Description of the task >>
Collect from the data below each line with "details".

=== Begin Enclosure ===

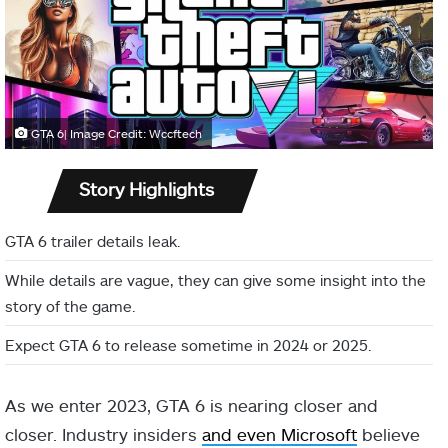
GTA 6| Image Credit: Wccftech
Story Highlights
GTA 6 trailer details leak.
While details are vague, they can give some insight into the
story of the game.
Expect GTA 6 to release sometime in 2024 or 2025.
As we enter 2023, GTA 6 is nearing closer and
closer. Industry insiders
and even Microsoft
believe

=== End Enclosure ===
=== Begin Enclosure ===

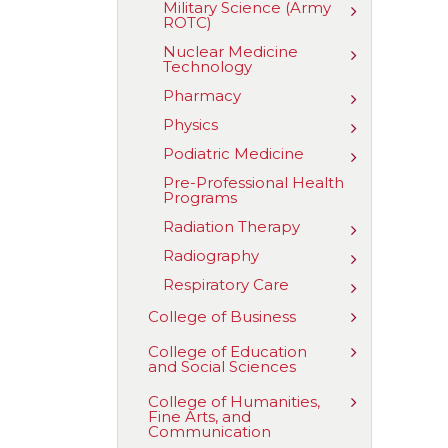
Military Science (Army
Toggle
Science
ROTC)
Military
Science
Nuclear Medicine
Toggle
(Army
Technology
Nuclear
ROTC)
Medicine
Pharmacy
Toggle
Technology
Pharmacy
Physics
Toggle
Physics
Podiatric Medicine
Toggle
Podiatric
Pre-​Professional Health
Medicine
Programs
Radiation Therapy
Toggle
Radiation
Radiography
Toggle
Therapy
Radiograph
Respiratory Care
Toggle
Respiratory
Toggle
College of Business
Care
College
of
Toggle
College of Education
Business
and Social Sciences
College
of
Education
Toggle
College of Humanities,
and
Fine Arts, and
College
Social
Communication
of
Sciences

=== End Enclosure ===

Answer >>
GTA 6 trailer details leak.
While details are vague, they can give some insight into the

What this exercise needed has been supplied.